#### Assignment:
Only the count is needed. Count the lines below with the word "time" in them.

#### Data to process:
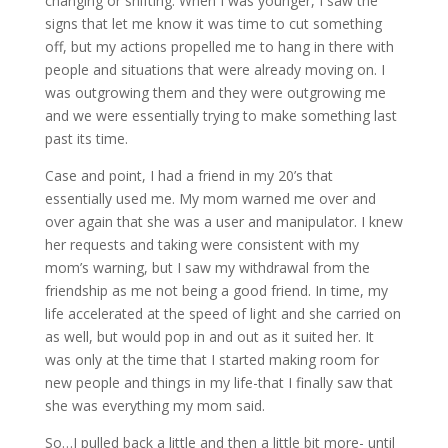
changing or shifting. When I was younger, I saw the
signs that let me know it was time to cut something
off, but my actions propelled me to hang in there with
people and situations that were already moving on. I
was outgrowing them and they were outgrowing me
and we were essentially trying to make something last
past its time.
Case and point, I had a friend in my 20’s that
essentially used me. My mom warned me over and
over again that she was a user and manipulator. I knew
her requests and taking were consistent with my
mom’s warning, but I saw my withdrawal from the
friendship as me not being a good friend. In time, my
life accelerated at the speed of light and she carried on
as well, but would pop in and out as it suited her. It
was only at the time that I started making room for
new people and things in my life-that I finally saw that
she was everything my mom said.
So…I pulled back a little and then a little bit more- until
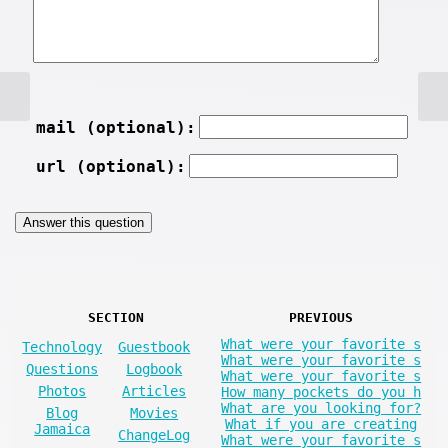
mail (optional):
url (optional):
SECTION
PREVIOUS
What were your favorite s
Technology
Guestbook
What were your favorite s
Questions
Logbook
What were your favorite s
Photos
Articles
How many pockets do you h
What are you looking for?
Blog
Movies
What if you are creating
Jamaica
ChangeLog
What were your favorite s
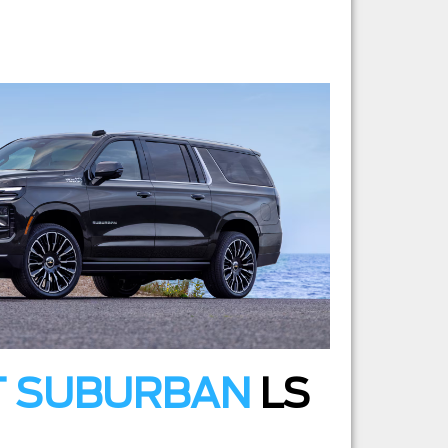
T SUBURBAN
LS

#### Solution for this problem:
4